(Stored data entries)
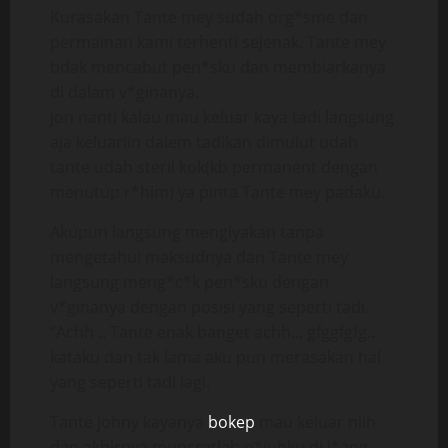
Kurasakan Tante mey sudah org*sme dan
permainan kami terhenti sejenak. Tante mey
tidak mencabut pen*sku dan membiarkanya
di dalam v*ginanya.
jon nanti kalau mau keluar kaya tadi langsung
aja keluariin dalem tadikan dimulut udah
tante udah steril kok(kb permanent dengan
menutup r*him) ya pinta Tante mey padaku.
Akupun langsung mengiyakan tanpa
mengetahui maksudnya dan Tante mey
langsung meng*c*k pen*sku dengan
v*ginanya dengan posisi yang seperti tadi.
“Achh .. Tante enak banget achh.., gfggfgfg..
kataku dan tak lama aku pun merasakan hal
yang seperti tadi lagi.
Tante johny kayanya
bokep
mau keluar niih
dan akhirnya muncratlah p*juhku di l*ang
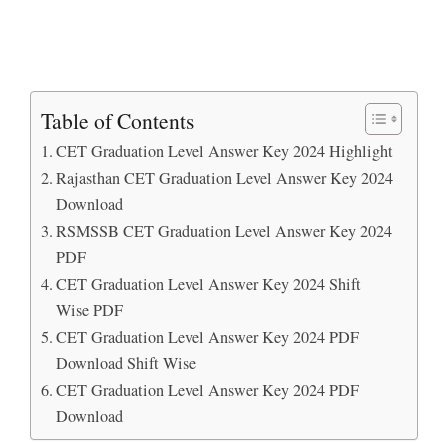
Table of Contents
CET Graduation Level Answer Key 2024 Highlight
Rajasthan CET Graduation Level Answer Key 2024
Download
RSMSSB CET Graduation Level Answer Key 2024
PDF
CET Graduation Level Answer Key 2024 Shift
Wise PDF
CET Graduation Level Answer Key 2024 PDF
Download Shift Wise
CET Graduation Level Answer Key 2024 PDF
Download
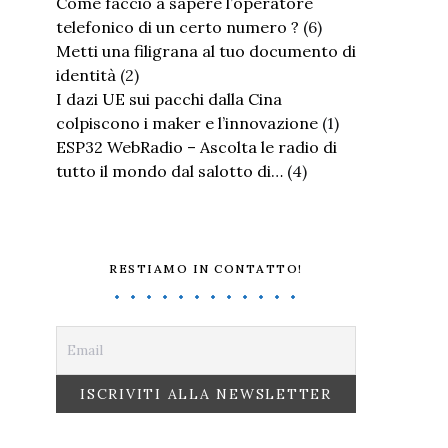
Come faccio a sapere l’operatore
telefonico di un certo numero ?
(6)
Metti una filigrana al tuo documento di
identità
(2)
I dazi UE sui pacchi dalla Cina
colpiscono i maker e l’innovazione
(1)
ESP32 WebRadio – Ascolta le radio di
tutto il mondo dal salotto di…
(4)
RESTIAMO IN CONTATTO!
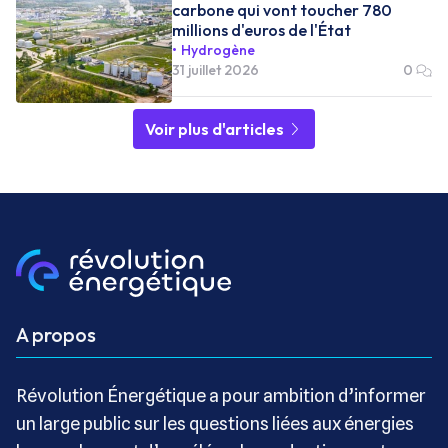
carbone qui vont toucher 780
millions d'euros de l'État
Hydrogène
31 juillet 2026
0
Voir plus d'articles
A propos
Révolution Énergétique a pour ambition d’informer
un large public sur les questions liées aux énergies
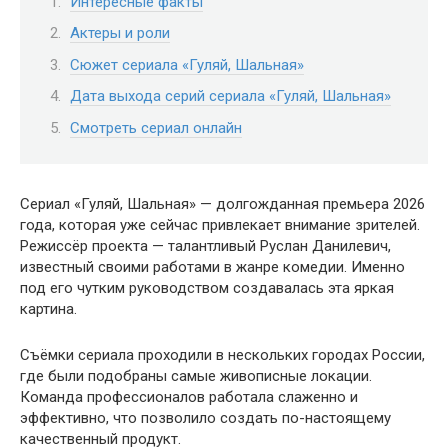
Интересные факты
Актеры и роли
Сюжет сериала «Гуляй, Шальная»
Дата выхода серий сериала «Гуляй, Шальная»
Смотреть сериал онлайн
Сериал «Гуляй, Шальная» — долгожданная премьера 2026
года, которая уже сейчас привлекает внимание зрителей.
Режиссёр проекта — талантливый Руслан Данилевич,
известный своими работами в жанре комедии. Именно
под его чутким руководством создавалась эта яркая
картина.
Съёмки сериала проходили в нескольких городах России,
где были подобраны самые живописные локации.
Команда профессионалов работала слаженно и
эффективно, что позволило создать по-настоящему
качественный продукт.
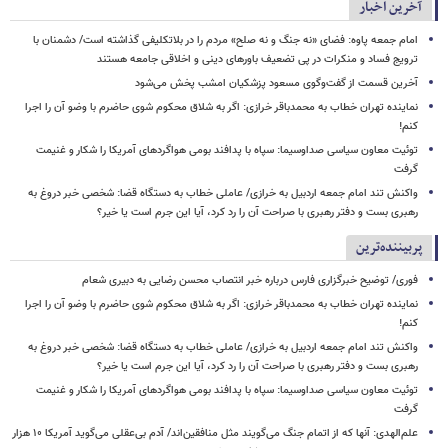
آخرین اخبار
امام جمعه پاوه: فضای «نه جنگ و نه صلح» مردم را در بلاتکلیفی گذاشته است/ دشمنان با
ترویج فساد و منکرات در پی تضعیف باورهای دینی و اخلاقی جامعه هستند
آخرین قسمت از گفت‌وگوی مسعود پزشکیان امشب پخش می‌شود
نماینده تهران خطاب به محمدباقر خرازی: اگر به شلاق محکوم شوی حاضرم با وضو آن را اجرا
کنم!
توئیت معاون سیاسی صداوسیما: سپاه با پدافند بومی هواگردهای آمریکا را شکار و غنیمت
گرفت
واکنش تند امام جمعه اردبیل به خرازی/ عاملی خطاب به دستگاه قضا: شخصی خبر دروغ به
رهبری بست و دفتر رهبری با صراحت آن را رد کرد، آیا این جرم است یا خیر؟
پربیننده‌ترین
فوری/ توضیح خبرگزاری فارس درباره خبر انتصاب محسن رضایی به دبیری شعام
نماینده تهران خطاب به محمدباقر خرازی: اگر به شلاق محکوم شوی حاضرم با وضو آن را اجرا
کنم!
واکنش تند امام جمعه اردبیل به خرازی/ عاملی خطاب به دستگاه قضا: شخصی خبر دروغ به
رهبری بست و دفتر رهبری با صراحت آن را رد کرد، آیا این جرم است یا خیر؟
توئیت معاون سیاسی صداوسیما: سپاه با پدافند بومی هواگردهای آمریکا را شکار و غنیمت
گرفت
علم‌الهدی: آنها که از اتمام جنگ می‌گویند مثل منافقین‌اند/ آدم بی‌عقلی می‌گوید آمریکا ۱۰ هزار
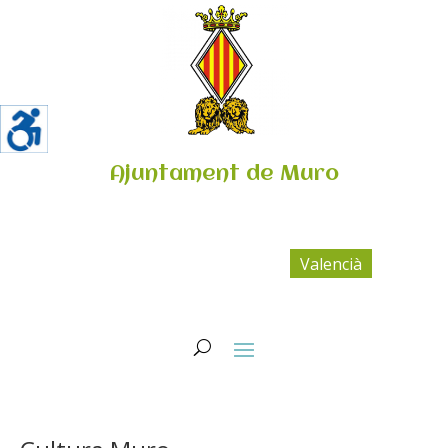
Ajuntament de Muro
Valencià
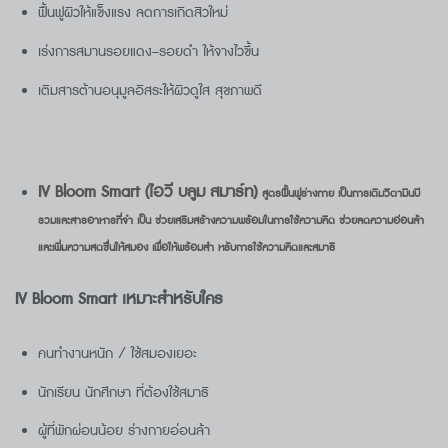
ฟื้นฟูผิวให้แข็งแรง ลดการเกิดสิวใหม่
เร่งการสมานรอยแดง–รอยดำ ให้จางไวขึ้น
เติมสารต้านอนุมูลอิสระให้ผิวดูใส สุขภาพดี
IV Bloom Smart
(ไอวี บลูม สมาร์ท)
สูตรฟื้นฟูร่างกาย เป็นการเติมวิตามินบี
รวมและสารอาหารที่จำ เป็น ช่วยเสริมสร้างความพร้อมในการใช้ความคิด ช่วยลดความอ่อนล้า
และเพิ่มความสดชื่นให้สมอง เพื่อให้พร้อมสำ หรับการใช้ความคิดและสมาธิ
IV Bloom Smart
เหมาะสำหรับใคร
คนทำงานหนัก / ใช้สมองเยอะ
นักเรียน นักศึกษา ที่ต้องใช้สมาธิ
ผู้ที่พักผ่อนน้อย ร่างกายอ่อนล้า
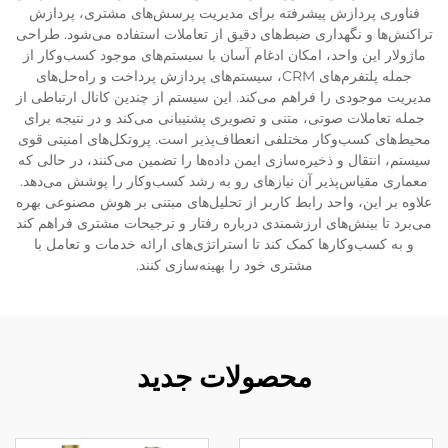
فناوری پردازش پیشرفته برای مدیریت پرسش‌های مشتری، پردازش
تراکنش‌ها و نگهداری ضبط‌های دقیق از تعاملات استفاده می‌شود. طراحی
ماژولار این واحد، امکان ادغام آسان با سیستم‌های موجود کسب‌وکار از
جمله پلتفرم‌های CRM، سیستم‌های پردازش پرداخت و راه‌حل‌های
مدیریت موجودی را فراهم می‌کند. این سیستم از چندین کانال ارتباطی از
جمله تعاملات صوتی، متنی و تصویری پشتیبانی می‌کند و در نتیجه برای
محیط‌های کسب‌وکار مختلفی انعطاف‌پذیر است. پروتکل‌های امنیتی قوی
سیستم، انتقال و ذخیره‌سازی ایمن داده‌ها را تضمین می‌کنند، در حالی که
معماری مقیاس‌پذیر آن نیازهای رو به رشد کسب‌وکار را پوشش می‌دهد.
علاوه بر این، واحد رابط کاربر از تحلیل‌های مبتنی بر هوش مصنوعی بهره
می‌برد تا بینش‌های ارزشمندی درباره رفتار و ترجیحات مشتری فراهم کند
و به کسب‌وکارها کمک کند تا استراتژی‌های ارائه خدمات و تعامل با
مشتری خود را بهینه‌سازی کنند.
محصولات جدید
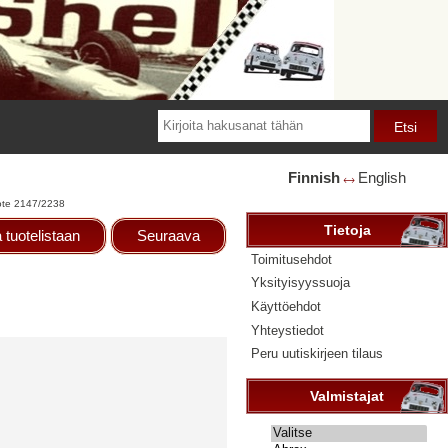
Finnish
English
🡘
te 2147/2238
Tietoja
 tuotelistaan
Seuraava
Toimitusehdot
Yksityisyyssuoja
Käyttöehdot
Yhteystiedot
Peru uutiskirjeen tilaus
Valmistajat
Valitse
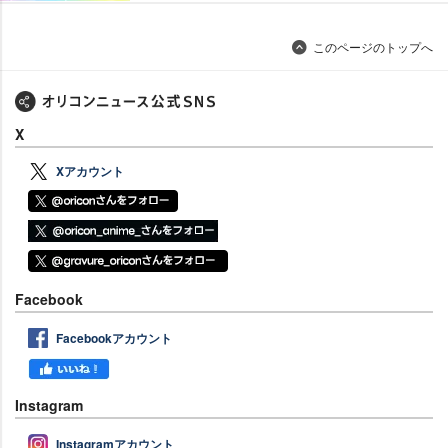
このページのトップへ
X
Xアカウント
Facebook
Facebookアカウント
Instagram
Instagramアカウント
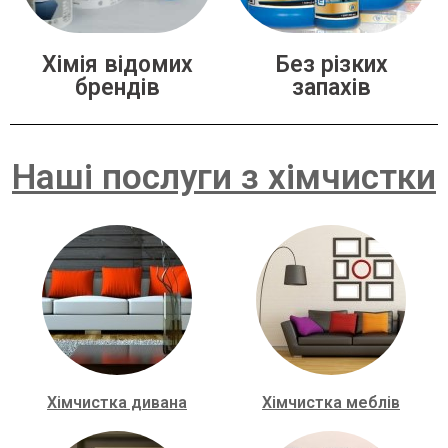
Хімія відомих
Без різких
брендів
запахів
Наші послуги з хімчистки
Хімчистка дивана
Хімчистка меблів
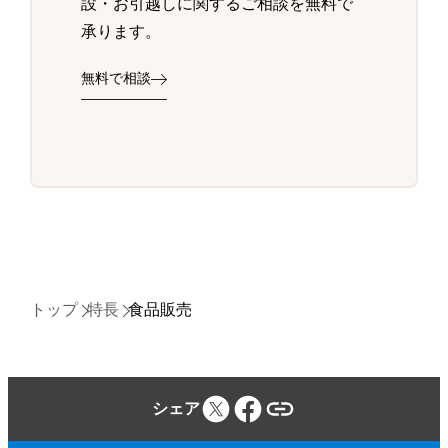
設・お引越しに関するご相談を無料で
承ります。
無料で相談
トップ
特長
食品販売
シェア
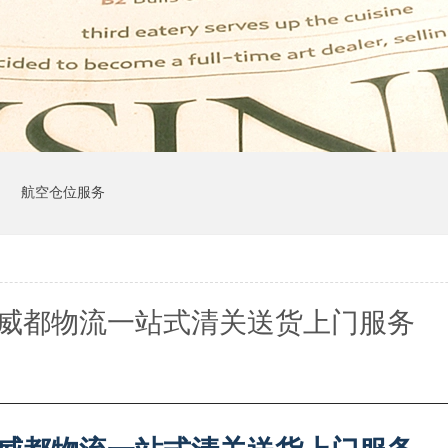
司
航空仓位服务
 威都物流一站式清关送货上门服务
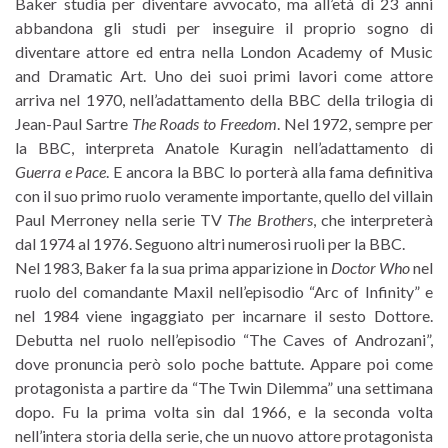
Baker studia per diventare avvocato, ma all’età di 23 anni
abbandona gli studi per inseguire il proprio sogno di
diventare attore ed entra nella London Academy of Music
and Dramatic Art. Uno dei suoi primi lavori come attore
arriva nel 1970, nell’adattamento della BBC della trilogia di
Jean-Paul Sartre
The Roads to Freedom
. Nel 1972, sempre per
la BBC, interpreta Anatole Kuragin nell’adattamento di
Guerra e Pace
. E ancora la BBC lo porterà alla fama definitiva
con il suo primo ruolo veramente importante, quello del villain
Paul Merroney nella serie TV
The Brothers
, che interpreterà
dal 1974 al 1976. Seguono altri numerosi ruoli per la BBC.
Nel 1983, Baker fa la sua prima apparizione in
Doctor Who
nel
ruolo del comandante Maxil nell’episodio “Arc of Infinity” e
nel 1984 viene ingaggiato per incarnare il sesto Dottore.
Debutta nel ruolo nell’episodio “The Caves of Androzani”,
dove pronuncia però solo poche battute. Appare poi come
protagonista a partire da “The Twin Dilemma” una settimana
dopo. Fu la prima volta sin dal 1966, e la seconda volta
nell’intera storia della serie, che un nuovo attore protagonista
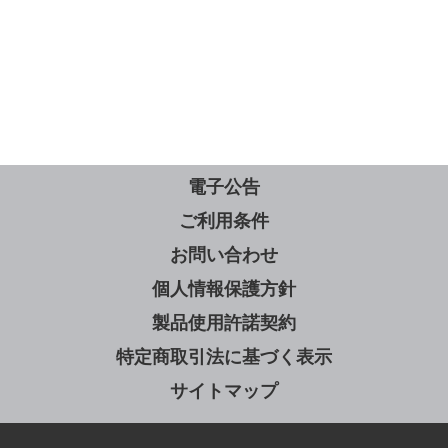
電子公告
ご利用条件
お問い合わせ
個人情報保護方針
製品使用許諾契約
特定商取引法に基づく表示
サイトマップ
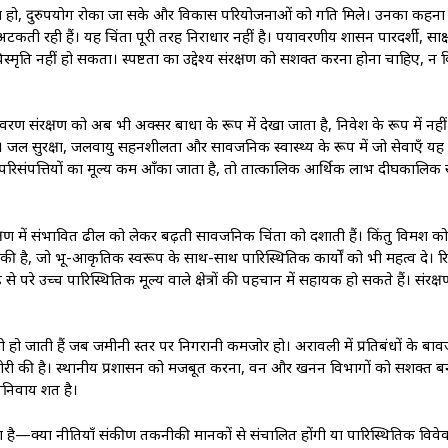
ा कम हो, दुरुपयोग रोका जा सके और विकास परियोजनाओं को गति मिले। उनका कहना 
ती रही हैं। यह चिंता पूरी तरह निराधार नहीं है। पर्यावरणीय शासन पारदर्शी, सा
स्मृति नहीं हो सकता। स्पष्टता का उद्देश्य संरक्षण को सशक्त करना होना चाहिए, 
 संरक्षण को अब भी अक्सर बाधा के रूप में देखा जाता है, निवेश के रूप में नही
जल सुरक्षा, जलवायु सहनशीलता और सार्वजनिक स्वास्थ्य के रूप में जो सेवाएँ यह प
य परिसंपत्तियों का मूल्य कम आँका जाता है, तो तात्कालिक आर्थिक लाभ दीर्घकालिक 
ंरक्षण में संभावित ढील को लेकर बढ़ती सार्वजनिक चिंता को दर्शाती हैं। किंतु विमर्
ै, जो भू-आकृतिक स्वरूप के साथ-साथ पारिस्थितिक कार्यों को भी महत्व दे। रिम
 उच्च पारिस्थितिक मूल्य वाले क्षेत्रों की पहचान में सहायक हो सकते हैं। संर
रभावी हो जाती हैं जब जमीनी स्तर पर निगरानी कमजोर हो। अरावली में प्रतिबंधों के 
ोरी की है। स्थानीय प्रशासन को मजबूत करना, वन और खनन विभागों को सशक्त ब
वार्य शर्त है।
ता है—क्या नीतियाँ संकीर्ण तकनीकी मानकों से संचालित होंगी या पारिस्थितिक विव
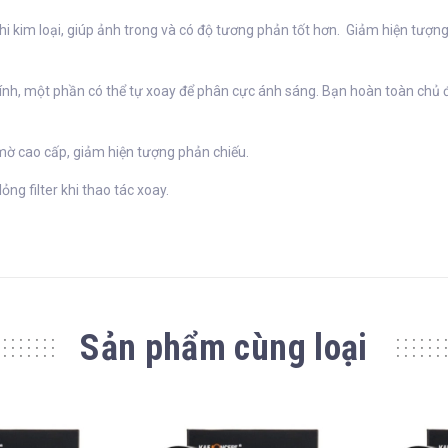
 kim loại, giúp ảnh trong và có độ tương phản tốt hơn. Giảm hiện tượng 
ính, một phần có thể tự xoay để phân cực ánh sáng. Bạn hoàn toàn chủ đ
ờ cao cấp, giảm hiện tượng phản chiếu.
lỏng filter khi thao tác xoay.
Sản phẩm cùng loại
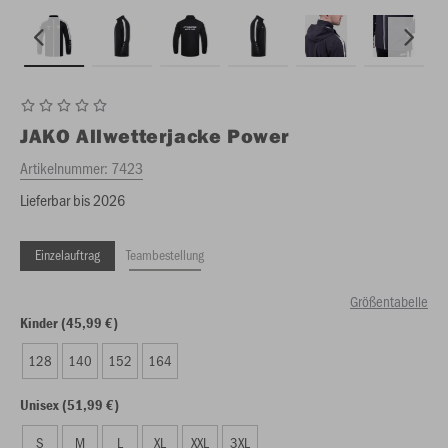
JAKO
Allwetterjacke Power
Artikelnummer:
7423
Lieferbar bis 2026
Einzelauftrag
Teambestellung
Größentabelle
Kinder (45,99 €)
128
140
152
164
Unisex (51,99 €)
S
M
L
XL
XXL
3XL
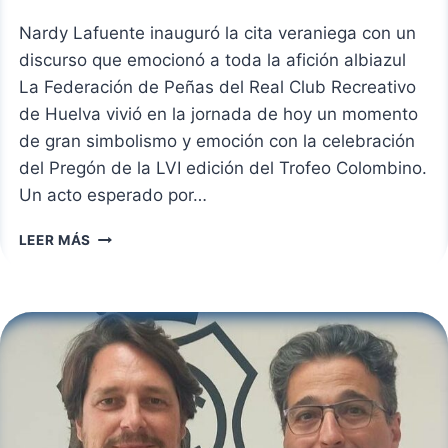
Nardy Lafuente inauguró la cita veraniega con un
discurso que emocionó a toda la afición albiazul
La Federación de Peñas del Real Club Recreativo
de Huelva vivió en la jornada de hoy un momento
de gran simbolismo y emoción con la celebración
del Pregón de la LVI edición del Trofeo Colombino.
Un acto esperado por…
UN
LEER MÁS
PREGÓN
CARGADO
DE
SENTIMIENTO
RECREATIVISTA
EN
LA
LVI
EDICIÓN
DEL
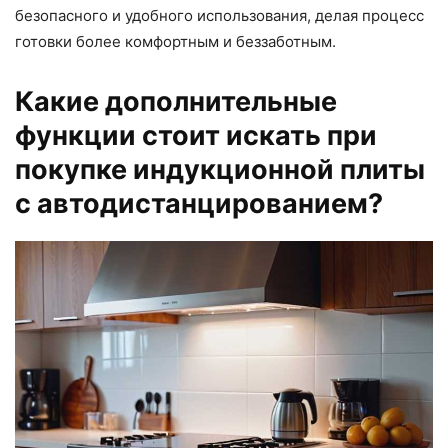
безопасного и удобного использования, делая процесс
готовки более комфортным и беззаботным.
Какие дополнительные
функции стоит искать при
покупке индукционной плиты
с автодистанцированием?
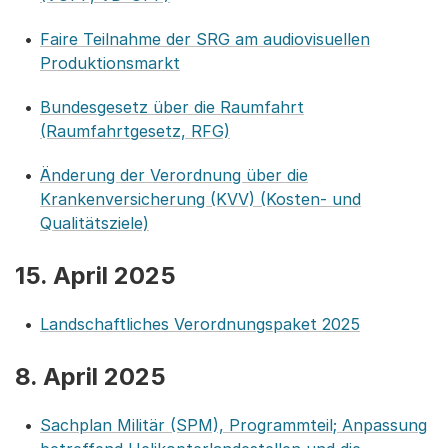
Faire Teilnahme der SRG am audiovisuellen
Produktionsmarkt
Bundesgesetz über die Raumfahrt
(Raumfahrtgesetz, RFG)
Änderung der Verordnung über die
Krankenversicherung (KVV) (Kosten- und
Qualitätsziele)
15. April 2025
Landschaftliches Verordnungspaket 2025
8. April 2025
Sachplan Militär (SPM), Programmteil; Anpassung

— PROBLEM DESCRIPTION —
Copy out all the lines of the records that include "کنند".

— COMPLETED TASK —
سیستم، انتقال و ذخیره‌سازی ایمن داده‌ها را تضمین می‌کنند، در حالی که
مشتری خود را بهینه‌سازی کنند.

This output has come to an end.